Кроме кочановской бабушки, угощавшей нас слоеными пирогами и рассказывавшей о пьяном индюке, ездили мы к другой отцовской родне — Атлярским в Левшино. От Левшина я запомнил бедный дом. Старинные часы с кукушкой, заросший маленький садик, где мы собирали летом сладкие сливы, покрытые сизым, стиравшимся под пальцами налетом. Отец иногда брал меня к старшему брату осиротевшей семьи Атлярских, чудаку, холостяку и домоседу, жившему в маленьком домике за Угрою, заставленном старинною мебелью, заваленном книгами и журналами — «Родиной», «Нивой». Духом отжитого прошлого уже тогда веяло от этого исчезавшего, аксаковского и гоголевского, мира…

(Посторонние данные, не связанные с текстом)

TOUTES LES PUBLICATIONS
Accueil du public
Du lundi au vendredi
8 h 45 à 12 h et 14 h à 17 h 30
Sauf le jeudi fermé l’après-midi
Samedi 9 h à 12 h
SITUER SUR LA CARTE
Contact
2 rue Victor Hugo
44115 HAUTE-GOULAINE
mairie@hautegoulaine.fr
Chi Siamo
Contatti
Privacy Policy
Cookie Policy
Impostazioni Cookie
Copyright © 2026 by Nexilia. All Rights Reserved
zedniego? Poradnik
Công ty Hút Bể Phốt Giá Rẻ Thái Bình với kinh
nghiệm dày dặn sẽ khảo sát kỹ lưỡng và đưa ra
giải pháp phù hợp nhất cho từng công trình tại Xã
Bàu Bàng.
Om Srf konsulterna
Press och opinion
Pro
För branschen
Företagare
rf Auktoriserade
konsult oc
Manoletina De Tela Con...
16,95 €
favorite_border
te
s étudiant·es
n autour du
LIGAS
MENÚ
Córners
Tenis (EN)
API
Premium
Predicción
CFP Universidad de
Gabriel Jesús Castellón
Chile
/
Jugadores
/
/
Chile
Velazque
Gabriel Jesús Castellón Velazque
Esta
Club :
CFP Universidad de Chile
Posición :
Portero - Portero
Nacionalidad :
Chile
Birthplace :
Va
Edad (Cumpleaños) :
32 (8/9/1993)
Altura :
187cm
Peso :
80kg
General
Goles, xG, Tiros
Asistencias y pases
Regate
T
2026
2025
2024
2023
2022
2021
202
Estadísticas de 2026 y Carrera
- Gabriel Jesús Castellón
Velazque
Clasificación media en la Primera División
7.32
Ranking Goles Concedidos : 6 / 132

Из такого же исчезавшего, но более стойкого и цепкого мира был редкий наш гость Василий Деич, сосед и приятель кочановской бабушки, необыкновенно подвижной, лысый и маленький человек, поражавший меня своими смешными и злыми рассказами. Обычно приезжал Деич на сытом жеребчике и, привязав его у крылечка, шумно вкатывался в дом. Отец отзывался о Деиче неодобрительно, говорил о темных его делишках. В прошлые времена, еще до «монополии», держал Деич трактир на большой дороге. В рассказах его было много свойственной городским кулакам-мещанам злой насмешки над «серыми» наивными мужиками.

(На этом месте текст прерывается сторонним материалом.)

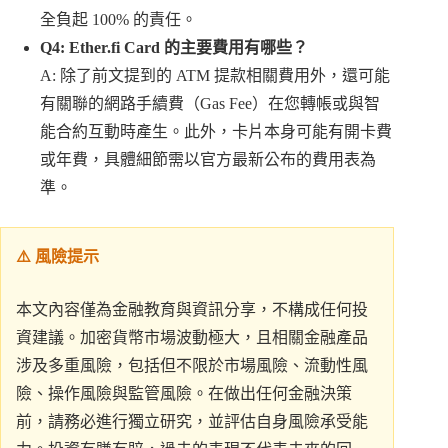
全負起 100% 的責任。
Q4: Ether.fi Card 的主要費用有哪些？
A: 除了前文提到的 ATM 提款相關費用外，還可能
有關聯的網路手續費（Gas Fee）在您轉帳或與智
能合約互動時產生。此外，卡片本身可能有開卡費
或年費，具體細節需以官方最新公布的費用表為
準。
⚠️ 風險提示
本文內容僅為金融教育與資訊分享，不構成任何投
資建議。加密貨幣市場波動極大，且相關金融產品
涉及多重風險，包括但不限於市場風險、流動性風
險、操作風險與監管風險。在做出任何金融決策
前，請務必進行獨立研究，並評估自身風險承受能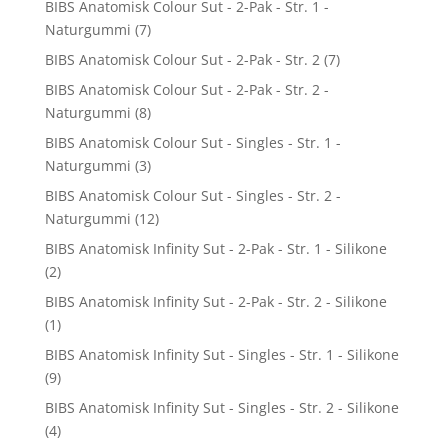
BIBS Anatomisk Colour Sut - 2-Pak - Str. 1 -
Naturgummi
(7)
BIBS Anatomisk Colour Sut - 2-Pak - Str. 2
(7)
BIBS Anatomisk Colour Sut - 2-Pak - Str. 2 -
Naturgummi
(8)
BIBS Anatomisk Colour Sut - Singles - Str. 1 -
Naturgummi
(3)
BIBS Anatomisk Colour Sut - Singles - Str. 2 -
Naturgummi
(12)
BIBS Anatomisk Infinity Sut - 2-Pak - Str. 1 - Silikone
(2)
BIBS Anatomisk Infinity Sut - 2-Pak - Str. 2 - Silikone
(1)
BIBS Anatomisk Infinity Sut - Singles - Str. 1 - Silikone
(9)
BIBS Anatomisk Infinity Sut - Singles - Str. 2 - Silikone
(4)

— Заезжает раз ко мне в трактир один мужичок, — рассказывал, помню, Деич. — Ездил в Вязьму пеньку продавать. Купил новые рукавицы, гостинцев набрал бабам. Ввалился в трактир с морозу. Рукавицами похваляется: расписные кожаные рукавицы! Скинул тулуп, рукавицы на полку положил. Начал хвастать: «В Вязьме, говорит, был я в городском трактире, там господа и купцы сидят, поджарку кушают, канарейка в клетке поет! Можешь, говорит, ты мне точно такую поджарку сготовить здесь?» — «Отчего не могу, с полным моим удовольствием!» Подмигнул я пареньку Мишке, незаметно стянул Мишка с полки одну рукавицу. Приказал я ту рукавицу топором мелко-намелко изрубить да на сковородке с лучком и сметаной поджарить. Заказал мужичок полштофа, выпивает, ест, кушанье похваливает: «Ай да господская поджарка!» Всю сковородку вылизал, водку допил, стал одеваться: хвать, а рукавицы нет! «Где, куда подевалась моя рукавица?» А я так спокойненько говорю: «Съел, брат, ты свою рукавицу, всю до основания, — вот и живые свидетели у меня есть, все подтвердят, как ты рукавицу ел да похваливал!..»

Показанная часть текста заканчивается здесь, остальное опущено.